北朝鮮は内戦や武力紛争が続くアフリカや中東でも、旧式ソ連製戦車や潜水艦といった「賞味期限切れ」のような兵器の販売・修理ビジネスを行っている。
「コンゴ共和国では軍事基地の中にバラックを建て、北朝鮮から派遣した20人ほどの技術者が缶詰め状態になって工作機械を使い、旧ソ連時代の戦車や装甲車などのパーツを調整、補修していました。しかも北朝鮮はパーツだけではなく、米や医師なども送り込み、敷地内で全てが完結するようにしていたんです」
外部から遮断された工場内で、ひたすら工作機械に向かう労働者たち。その姿は、光を浴びない地の底でただ女王蟻のために働く、働き蟻そのものだったのではないか。その逆に、北朝鮮に海外の技術者を招聘し、武器開発に加担させているケースもある。例えば、ウクライナだ。
「北朝鮮は昨年、中距離弾道ミサイル『火星12号』と大陸間弾道ミサイル『火星14号』『火星15号』の発射に相次いで成功しましたが、それらのミサイルエンジンの原型と思われる旧ソ連製『RD250』を作ったのが、ウクライナ東部にある国営企業でした。弾道ミサイルのエンジン構造はきわめて複雑で、仮に北朝鮮のスパイがエンジンの設計図を盗んだとしても、そう簡単に作れる代物ではない。

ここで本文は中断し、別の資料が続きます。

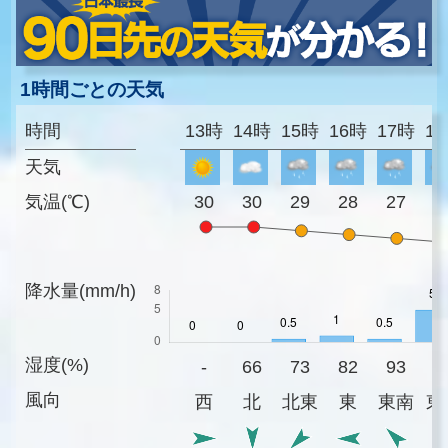
1時間ごとの天気
時間
13時
14時
15時
16時
17時
1
天気
気温(℃)
30
30
29
28
27
2
降水量(mm/h)
湿度(%)
-
66
73
82
93
9
風向
西
北
北東
東
東南
東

隣国のベラルーシに赴任していた北朝鮮外交官が足しげくウクライナに通い、引退した技術者や労働者を探して平壌でのセミナー講師として招聘し、ミサイルの機密情報を盗もうとしていました。弾道ミサイルのエンジン製造には、ウクライナかロシアの技術者を獲得した可能性が高いと思わざるをえません」
「国家プロジェクト」という名の下、自国民を海外のタコ部屋に軟禁して働かせ、海外の有能な技術者をスカウトし、「死のビジネス」に加担させる‥‥。そんな映画さながらのストーリーが展開されていたのである。ただ、古川氏いわく、それでも侮れないのが北朝鮮の技術力だという。